Halfway into 2015, the picture couldn’t be brighter in the concert industry, as midyear box office results point to a possible record year in the live music business.

Concert industry tracking publication Pollstar reports that fans bought a record 18.8-million tickets for the top 100 grossing tours of North America for a combined take of $1.43 billion during the first six months of this year. That’s a 39% increase over the same period last year in terms of revenue and a 15% increase over the midyear record set during the first half of the 2013.

The Rolling Stones are at the top of the heap in earnings, pulling in $80.7 million with just 10 shows on the group’s Zip Code Tour.

But Garth Brooks is No. 1 in terms of tickets sold, with fans snapping up 1.2-million tickets to his first tour in 17 years, almost triple the Stones’ total sales of 452,041. Brooks' shows generated $79.9 million in box office revenue, which falls just behind the Stones because of the drastic difference in average ticket prices.

The average price for Stones' tickets was a whopping $178.44, compared with $66.23 for Brooks' 74 performances in 13 cities, easily the cheapest ticket among the top 10 grossing tours.

Fleetwood Mac’s reunion tour with long-absent member Christine McVie ranks third in Pollstar’s list at $65.9 million from 41 shows in 40 cities. Country superstar Kenny Chesney is fourth at $55.8 million, followed by U2 at $40.3 million.

The rest of the midyear top 10 for North America: Maroon 5 ($39.8 million), Neil Diamond ($37.7 million), Taylor Swift ($35.6 million), Elton John ($29.8 million) and Bette Midler ($28.2 million).

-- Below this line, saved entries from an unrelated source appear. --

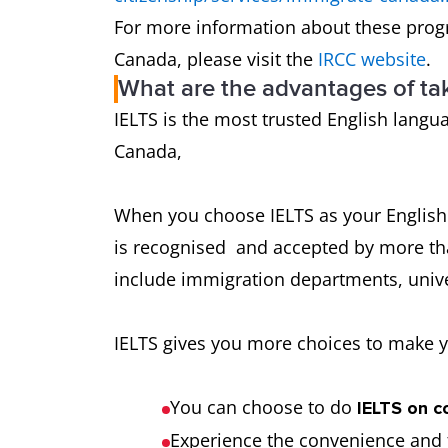
For more information about these prog
Canada, please visit the
IRCC website
.
What are the advantages of ta
IELTS is the most trusted English langua
Canada,
When you choose IELTS as your English t
is recognised and accepted by more th
include immigration departments, unive
IELTS gives you more choices to make y
You can choose to do
IELTS on c
Experience the convenience and f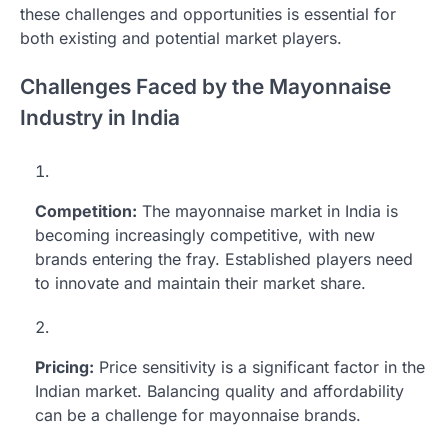
these challenges and opportunities is essential for
both existing and potential market players.
Challenges Faced by the Mayonnaise
Industry in India
Competition:
The mayonnaise market in India is
becoming increasingly competitive, with new
brands entering the fray. Established players need
to innovate and maintain their market share.
Pricing:
Price sensitivity is a significant factor in the
Indian market. Balancing quality and affordability
can be a challenge for mayonnaise brands.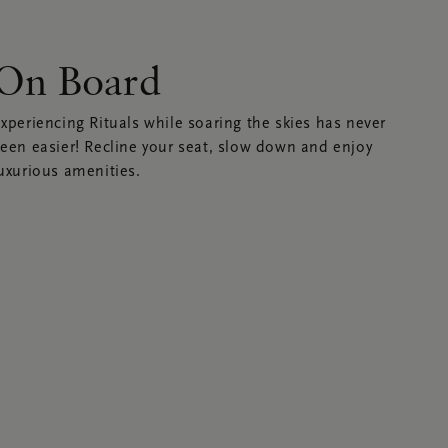
On Board
xperiencing Rituals while soaring the skies has never
een easier! Recline your seat, slow down and enjoy
uxurious amenities.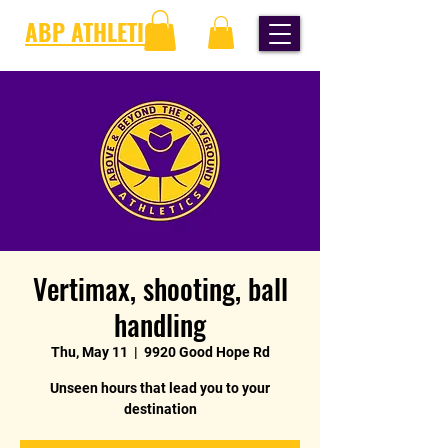
ABP ATHLETICS
Vertimax, shooting, ball
handling
Thu, May 11
  |  
9920 Good Hope Rd
Unseen hours that lead you to your
destination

If there’s an area of concern for the industry's boom numbers it’s that the results fall back to a model of heritage acts dominating the box office. In recent years, several younger performers have made inroads into the upper reaches of the top-grossing tour rankings, suggesting that there will be another generation to take over when (and if) the '60s and '70s rock veterans retire.

But so far this year, Swift and Maroon 5 are the only acts that established careers roughly in the past decade to finish in the top 10.

In worldwide earnings, teen heartthrob band One Direction leads the pack with $107.7 million during the first half of the year. Fleetwood Mac is No. 2 globally with a gross of $92 million, followed by the Stones ($80.7 million), Brooks ($79.9 million) and Paul McCartney ($64.5 million) rounding out the top five.